- From: Arnold, Curt <Curt.Arnold@hyprotech.com>
- Date: Thu, 12 Jul 2001 13:26:24 -0600
- To: "'www-dom@w3.org'" <www-dom@w3.org>
I've been able to do a little testing with Microsoft's implementation, unfortunately testing Netscape will have to come later. Trying to use hasFeature with an "unspecified" version, runs into a catch 22. MSXML's implementation is defined in terms of a COM BSTR. Accessed from C++, you can pass in NULL as the value for the BSTR. However, it is not possible to make a call from Visual Basic or JScript that calls the COM interface with a BSTR value of NULL. The MSXML implementation will return true for impl.hasFeature("XML",null) (in languages that can do that) but will return false for empty strings.

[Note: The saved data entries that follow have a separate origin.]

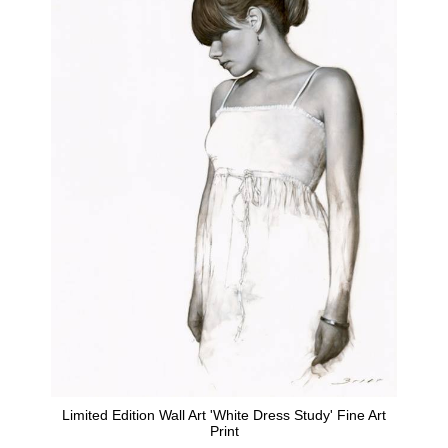
Limited Edition Wall Art 'White Dress Study' Fine Art
Print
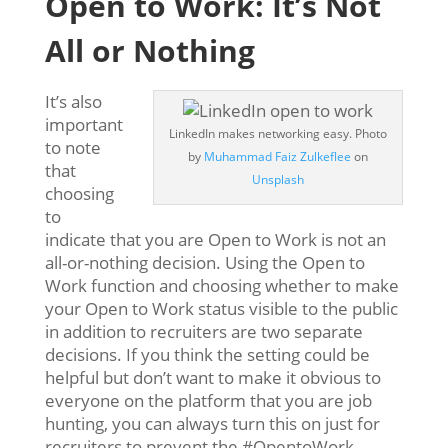
Open to Work: It’s Not
All or Nothing
It’s also
important
LinkedIn makes networking easy. Photo
to note
by
Muhammad Faiz Zulkeflee
on
that
Unsplash
choosing
to
indicate that you are Open to Work is not an
all-or-nothing decision. Using the Open to
Work function and choosing whether to make
your Open to Work status visible to the public
in addition to recruiters are two separate
decisions. If you think the setting could be
helpful but don’t want to make it obvious to
everyone on the platform that you are job
hunting, you can always turn this on just for
recruiters to prevent the #OpentoWork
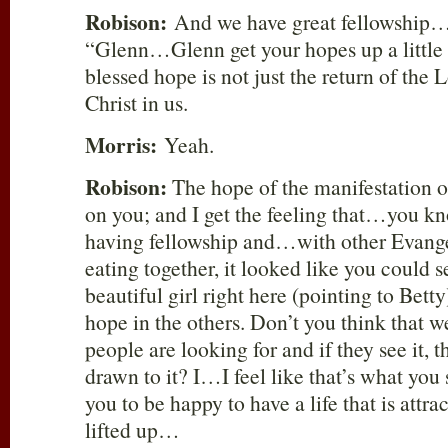
Robison:
And we have great fellowship…
“Glenn…Glenn get your hopes up a little 
blessed hope is not just the return of the L
Christ in us.
Morris:
Yeah.
Robison:
The hope of the manifestation o
on you; and I get the feeling that…you
having fellowship and…with other Evange
eating together, it looked like you could 
beautiful girl right here (pointing to Bett
hope in the others. Don’t you think that w
people are looking for and if they see it, 
drawn to it? I…I feel like that’s what y
you to be happy to have a life that is attra
lifted up…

So from JScript or VB: impl.hasFeature("XML","1.0") - true impl.hasFeature("XML","") - false, no special significance given to empty string impl.hasFeature("XML",null) impl.hasFeature("XML",undefined) - exception raised before call since null or undefined cannot be coersced to a string impl.hasFeature("XML") - wrong number of arguments The only pattern that would work across all languages is a empty string. For languages where null is an allowable value for String (for example, Java but not VB or ECMAScript) then defining the behavior to be identical to empty string would be helpful, but nearly impossible to write succinctly. Maybe: This is the version number of the feature to test. In Level 2, the string can be either "2.0" or "1.0". If the version is an empty string (or a null string when the value space of the string type contains such a value), supporting any version of the feature causes the method to return true.